Aprirono la porta e di fronte a loro videro un’immensa stanza avvolta dall’oscurità, piena di scaffali ricchi di cianfrusaglie e tavoli ricoperti di polvere.
 Lydia socchiuse gli occhi.
Chiudendoli sempre di più riusciva a captare ogni volta un nuovo dettaglio, come quel vecchio giradischi, oggetto che le faceva ricordare quei balli ottocenteschi o quel simpatico orologio a cucù dal quale un uccellino bianco-blu usciva disturbando la quiete di quel posto.

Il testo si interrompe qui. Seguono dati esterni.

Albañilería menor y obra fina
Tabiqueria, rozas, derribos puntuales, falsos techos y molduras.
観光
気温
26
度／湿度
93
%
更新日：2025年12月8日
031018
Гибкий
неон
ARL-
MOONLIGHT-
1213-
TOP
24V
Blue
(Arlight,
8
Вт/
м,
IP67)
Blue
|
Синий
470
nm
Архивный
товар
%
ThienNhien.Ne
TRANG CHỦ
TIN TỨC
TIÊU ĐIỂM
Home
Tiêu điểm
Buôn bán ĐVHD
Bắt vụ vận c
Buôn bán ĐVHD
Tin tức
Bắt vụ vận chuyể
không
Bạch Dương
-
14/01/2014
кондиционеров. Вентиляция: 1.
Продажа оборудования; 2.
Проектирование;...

Se non sapesse di trovarsi di fronte a una semplice dispensa, avrebbe confuso decisamente quel luogo con una biblioteca, soprattutto per l’odore speciale di libri vecchi che emanava.
Aveva sempre amato quel profumo, sin da bambina, quando suo padre si rannicchiava accanto a lei per leggerle le favole della buonanotte.

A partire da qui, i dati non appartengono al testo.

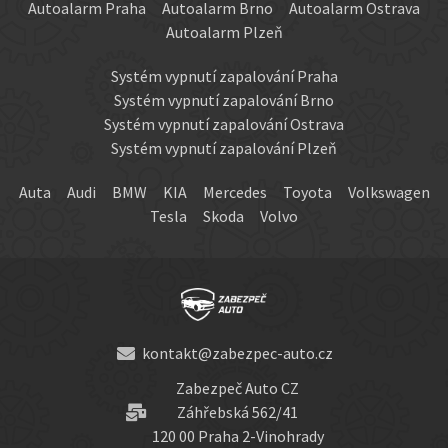
Autoalarm Praha
Autoalarm Brno
Autoalarm Ostrava
Autoalarm Plzeň
Systém vypnutí zapalování Praha
Systém vypnutí zapalování Brno
Systém vypnutí zapalování Ostrava
Systém vypnutí zapalování Plzeň
Auta
Audi
BMW
KIA
Mercedes
Toyota
Volkswagen
Tesla
Skoda
Volvo
kontakt@zabezpec-auto.cz
Zabezpeč Auto CZ
Záhřebská 562/41
120 00 Praha 2-Vinohrady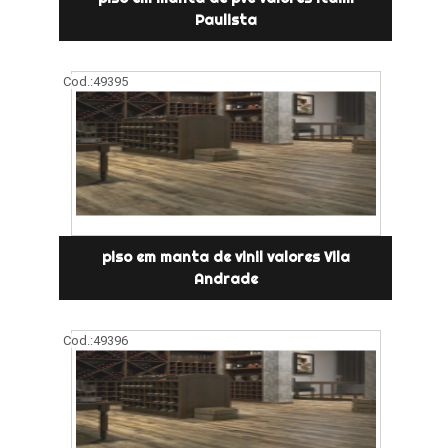
Paulista
Cod.:
49395
piso em manta de vinil valores Vila
Andrade
Cod.:
49396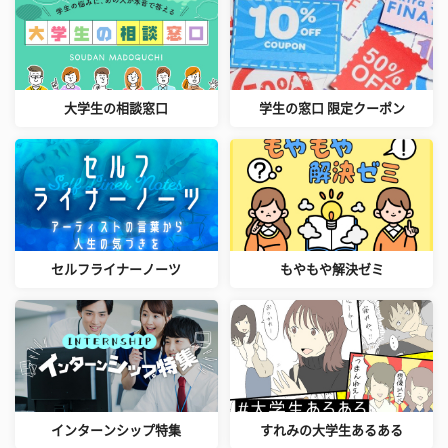
大学生の相談窓口
学生の窓口 限定クーポン
セルフライナーノーツ
もやもや解決ゼミ
インターンシップ特集
すれみの大学生あるある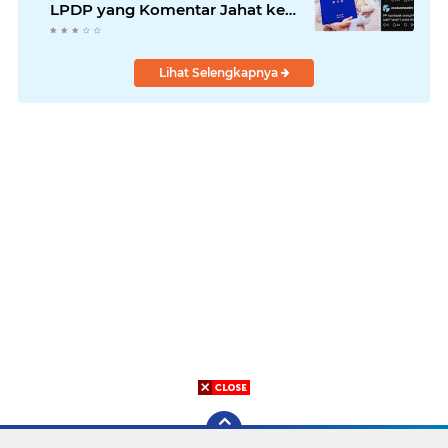
LPDP yang Komentar Jahat ke
Pasien BPJS
Lihat Selengkapnya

—Direi che io passo per stavolta. Il buio mi…agita. — Disse Stiles, facendo un passo indietro.
—Oh, ok, ora basta. Sono stufo! — Danny gettò con uno spintone Stiles all’interno della stanza e, di conseguenza, Lydia (con estrema cura  e delicatezza) e rubò la chiave posizionata all’interno per poi chiudere la porta alle loro spalle.
Stiles iniziò a sferrare pugni su quel rettangolo fatto di legno, urlando come un forsennato, mentre Lydia cercava un interruttore, provando a non cascare sulle numerose cose inutili che c’erano.
—Apri la porta Danny! —
—No. Almeno finchè non finite entrambi di fare gli idioti che non siete altro e vi chiarite! Siamo stanchi dei vostri silenzi e di quegli imbarazzanti “hey…ciao”. Resterete qui fino a che tutto non sarà sistemato. E si, so sempre tutto. Faccio solo finta di non vedere. E doppio si, ho inventato io questo biglietto. Come avete potuto credere anche solo per un  momento fosse stato Finstock? Dai…Non ha fantasia! Io invece…forse troppa. — Danny guardò Scott e gli diede una stretta fraterna, simile a quella che si danno dei giocatori di football a fine partita, poi immediatamente si avvicinò alla porta, schiarendosi la voce e pronunciando le parole con troppa enfasi, quasi con quella stessa che utilizzavano nelle frasi ad effetto gli eroi dei film o dei cartoni prima di salvare il mondo dalla sua rovina.
—Ricordate che tutto questo è per il vostro bene. Sono o non sono il co-capitano della vostra ship?